Along with agricultural workers, domestic workers were excluded from the labor protections of the 1930s. The right to unionize was never extended to domestic workers. They weren’t given social security benefits until 1950, and had to organize to even receive a minimum wage and overtime pay 1974. Even still, live-in workers were exempt from receiving overtime pay, and home health care aides weren’t afforded minimum wage rights until 2015.
To this day, domestic workers aren’t covered by OSHA or civil rights employment laws, which only extend to businesses with more than 15 employees. They’re also denied the right to collectively bargain. The report draws a connection between the lack of workplace connections and the intertwined histories of domestic work and slavery.
“Domestic service, in many ways, became emblematic of racial inequality,” historian Pramila Nadasen wrote in the report. “African American domestic workers continue to encounter inequality in the labor market and experience systematic underpayment and racial and gender harassment. Like earlier generations, they also organize and fight back, refusing to submit to any situation they deem unjust.”
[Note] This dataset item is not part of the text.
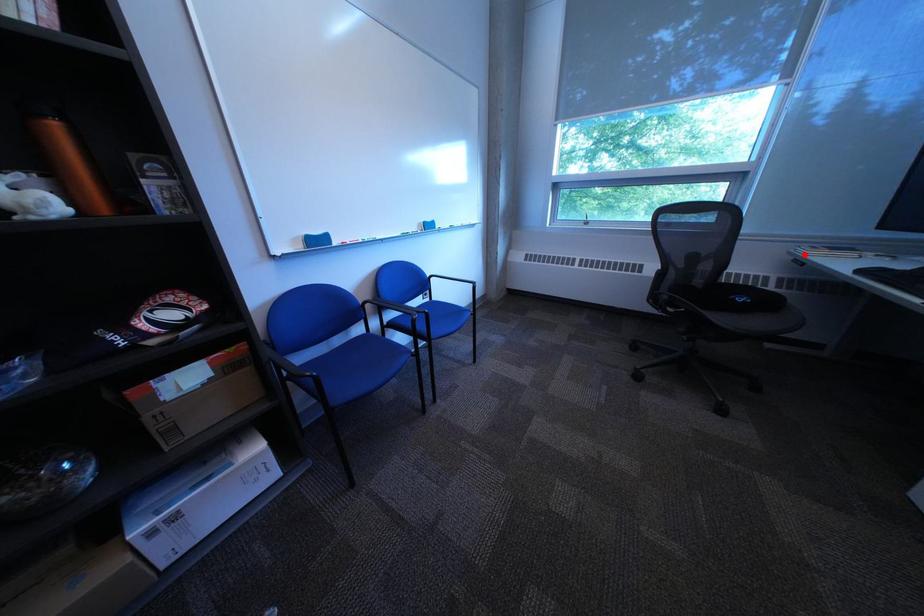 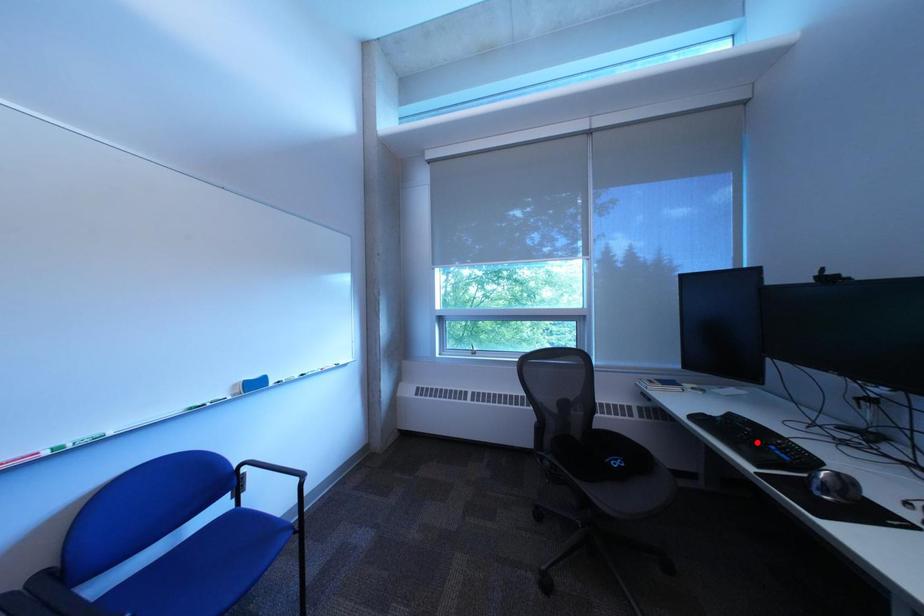 I am providing you with two images of the same scene from different viewpoints. A red point is marked on the first image and another point is marked on the second image. Are the points marked in image1 and image2 representing the same 3D position?

No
Black women in the field elevate their industry, the report says, both by setting standards for care that go far beyond what they’re paid to provide and by organizing for better working conditions. Two-thirds of domestic workers surveyed in both Atlanta and Durham said they didn’t have any work contracts, and about a third of respondents in both cities said they were asked to do work outside the scope of their job. In the face of these informal working arrangements, the report documents the professionalism the caregivers demonstrate every day on the job.
“Sometimes you don’t get things done at home. Sometimes your bills don’t get paid because you had to work,” Joan Samuel Lewis, a certified nursing assistant, said. “You go in when it’s dark and you come out when it’s dark. That’s for years. There’s no holiday; there’s no Christmas. You have to give up all of who you are and your life to fit your clients’ needs.”
“I don’t think the public sees us as people. That is what I want to change. You have to be someone that cares in order to do that kind of work—because I don’t think people see it as even a worthy profession,“ Lewis says. “People’s perceptions make me feel bad enough for me to change it. That’s one of my goals: to change it.”